Being trusted and building loyalty as a result is, therefore, a key indicator that your content is effective.
So, what can you do to make sure the content you’re putting out there is trusted by those with whom you want to connect, and that you are nurturing those relationships?
This was one of the questions debated by a group of Cambridge marketers at a workshop I facilitated on this topic last week, together with CPL’s managing director, Mike Sewell.
Reassuringly, everyone in the room agreed on a lot of things, so I thought I’d share three that could help move your content from trite to trusted.
Keep your messages simple and aligned with your values – and then reiterate them little and often.
It can be hard to keep your storytelling consistent across all your channels and geographies, especially if you have partners or a network of sales people working remotely.
Have a tone of voice and a visual identity you stick with and make it easy for everyone to apply both these to the content they’re creating.
The execution can vary – and should, according to your audience – but, in essence, everyone who comes into contact with your content should be receiving the same core messages so that you convey confidence.
Staying true to your purpose and communicating that consistently, both internally and externally, goes a long way towards reinforcing trust.
Be open and honest
Share more and reveal your vulnerability. If something has gone wrong, consider how you can confront it and explain what you’re doing so that you can rebuild trust.

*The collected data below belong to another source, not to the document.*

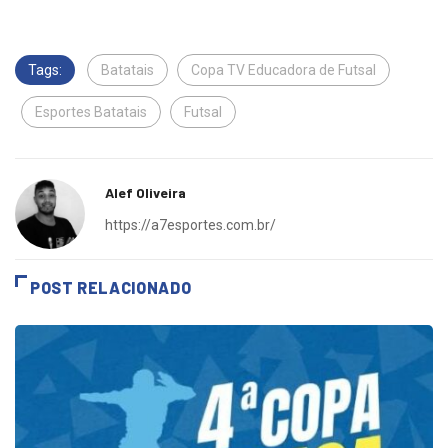
ofertas da semana
Tags:
Batatais
Copa TV Educadora de Futsal
Esportes Batatais
Futsal
Alef Oliveira
https://a7esportes.com.br/
POST RELACIONADO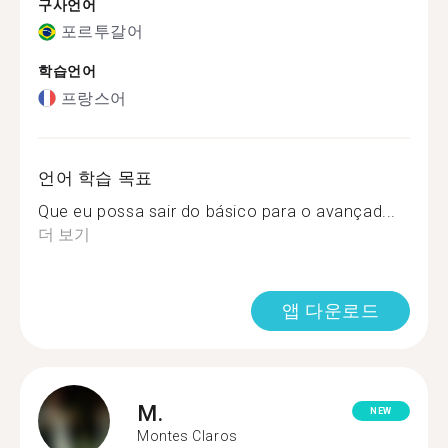
구사언어
포르투갈어
학습언어
프랑스어
언어 학습 목표
Que eu possa sair do básico para o avançad...
더 보기
앱 다운로드
M.
NEW
Montes Claros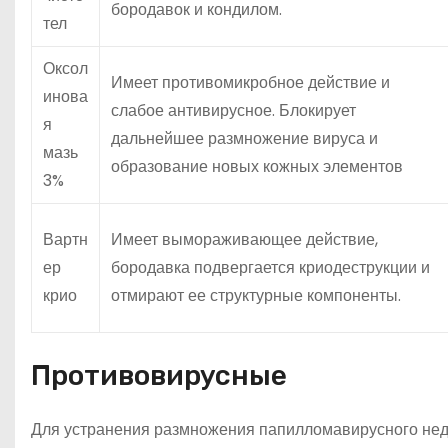
бородавок и кондилом.
тел
Оксол
Имеет противомикробное действие и
инова
слабое антивирусное. Блокирует
я
дальнейшее размножение вируса и
мазь
образование новых кожных элементов
3%
Вартн
Имеет вымораживающее действие,
ер
бородавка подвергается криодеструкции и
крио
отмирают ее структурные компоненты.
Противовирусные
Для устранения размножения папилломавирусного нед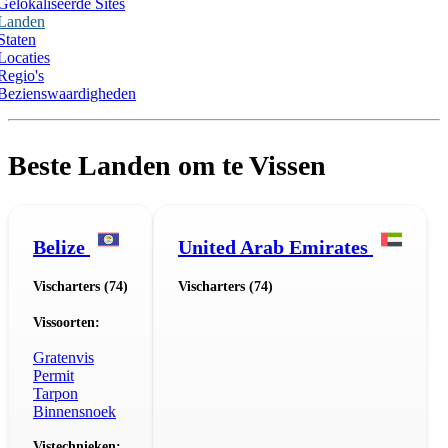
Gelokaliseerde Sites
Landen
Staten
Locaties
Regio's
Bezienswaardigheden
Beste Landen om te Vissen
Belize
United Arab Emirates
Vischarters (74)
Vischarters (74)
Vissoorten:
Gratenvis
Permit
Tarpon
Binnensnoek
Vistechnieken: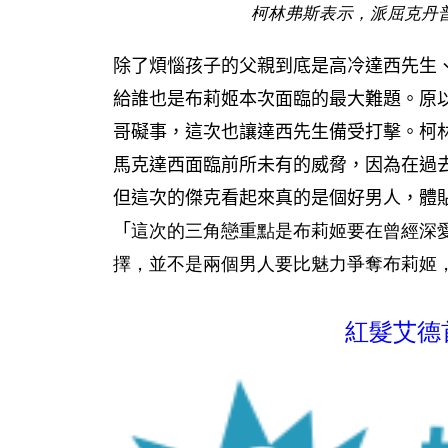
柯林弗斯表示，派屈克丹
除了煩惱孩子的父親到底是高冷達西先生
給誰也是布莉姬本次面臨的最大難題。原
哥礙事，這次也讓達西先生備受打擊。柯
馬克達西面臨前所未有的威脅，因為在過
但這次的傑克看起來真的是個好男人，體
「
這次的三角戀重點是布莉姬要在曾經深
擇，並不是兩個男人要比魅力爭奪布莉姬
紅髮艾德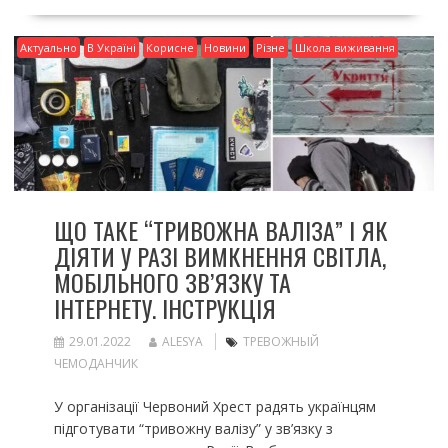
Актуально
В Україні
Корисне
Новини
Різне
Школа виживання
ЩО ТАКЕ “ТРИВОЖНА ВАЛІЗА” І ЯК
ДІЯТИ У РАЗІ ВИМКНЕННЯ СВІТЛА,
МОБІЛЬНОГО ЗВ’ЯЗКУ ТА
ІНТЕРНЕТУ. ІНСТРУКЦІЯ
29.01.2022
ALESYA
ТРЕВОЖНЫЙ
ЧЕМОДАНЧИК
У організації Червоний Хрест радять українцям
підготувати “тривожну валізу” у зв’язку з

Do this and your audiences will be reassured that if you are honest when things go bad you are certainly likely to be trustworthy in the good times too.
Use the experts in your organisation, as well as others from outside your business, to tell your stories.
These could be in the form of, among other things, case studies, blogs, interviews or testimonials.
Consider facilitating a roundtable discussion on a topic affecting your sector, in which you bring together external and internal subject specialists. This can be a confident and powerful way of creating content and positioning your brand as respected and knowledgeable in your field.
But beware; your external voices may not always have the same point of view as your own. However, allowing them to have their say is a positive move in your bid to become more trusted.
The 2019 Edelman Trust Barometer survey found that three-quarters of those questioned believe that how a business treats its employees is a key indicator of trustworthiness. So, don’t forget that your employees are experts too. After all, no-one knows your organisation better than they do. Encourage them to share their experiences and they may prove to be some of your strongest advocates.
The ability to build lasting, valuable relationships with your customers, partners and employees is a vital characteristic of a resilient and trusted business. Successful brands will be those that maximise the power of their content to nurture these relationships.